7. Immutability

By James M. Rochford

Immutability means that God does not change in regard to his attributes or his promises. This is sometimes referred to as God’s constancy. This attribute is often confused to mean that God cannot change his direction or his feelings.[1] But this is not the case. God’s direction can change (e.g. the Old Covenant to the New Covenant), and his feelings can change. However, God’s feelings never affect or manipulate his decisions. Several passages teach the immutability of God:

(1 Sam. 15:29) Also the Glory of Israel will not lie or change His mind; for He is not a man that He should change His mind.

(Mal. 3:6) For I, the LORD, do not change; therefore you, O sons of Jacob, are not consumed.

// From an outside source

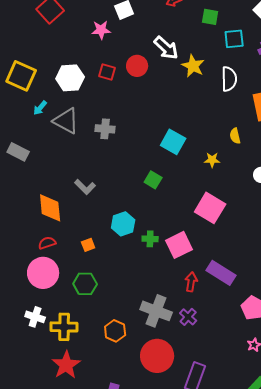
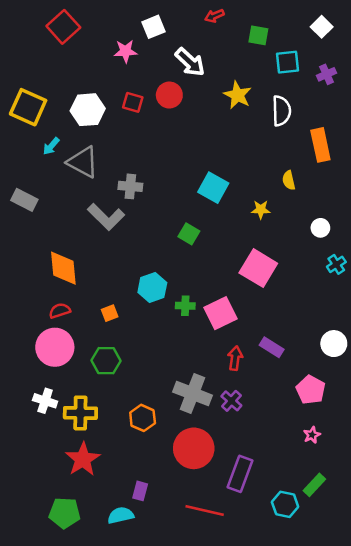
white arrow: (166, 48) -> (190, 62), moved
gray cross: (105, 129) -> (130, 186), moved
gray L-shape: (85, 187) -> (106, 217), moved, size x1.4
purple rectangle: (221, 273) -> (272, 347), size x0.7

(Ps. 33:11) The counsel of the Lord stands forever, the plans of His heart from generation to generation.

(Jas. 1:17) Coming down from the Father of lights, with whom there is no variation or shifting shadow.

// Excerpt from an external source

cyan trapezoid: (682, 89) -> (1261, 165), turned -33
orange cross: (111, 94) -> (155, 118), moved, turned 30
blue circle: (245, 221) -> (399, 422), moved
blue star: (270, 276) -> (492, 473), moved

(Num. 23:19) God is not a man, that He should lie, nor a son of man, that He should repent; has He said, and will He not do it? Or has He spoken, and will He not make it good?

(Heb. 6:17) In the same way God, desiring even more to show to the heirs of the promise the unchangeableness of His purpose, interposed with an oath.

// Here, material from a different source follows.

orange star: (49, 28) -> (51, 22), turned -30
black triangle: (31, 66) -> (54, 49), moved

(Heb. 13:8) Jesus Christ is the same yesterday and today and forever.

What about times in the Bible where God seems to change his mind?

(Ex. 32:11-14) Did God change his mind?

(Gen. 6:6) Did God make a mistake in creating mankind?


God’s promises are true regardless of my feelings. God works independently of our feelings or intuition. Whether I am on my best day or my worst, God’s promises don’t change.

God is constant and not capricious. He doesn’t change—even if life and circumstances do. He is dependable and a sturdy foundation for life. Everything good about God could someday change if it weren’t for this attribute.

[1] The view that God doesn’t change his emotions is not immutability, but impassibility. We reject this view based on biblical revelation. Herman Bavinck expresses this view: “Those who predicate any change whatsoever of God, whether with respect to his essence, knowledge, or will, diminish all his attributes: independence, simplicity, eternity, omniscience, and omnipotence. This robs God of his divine nature, and religion of its firm foundation and assured comfort.” Herman Bavinck, Reformed Dogmatics, 2:158.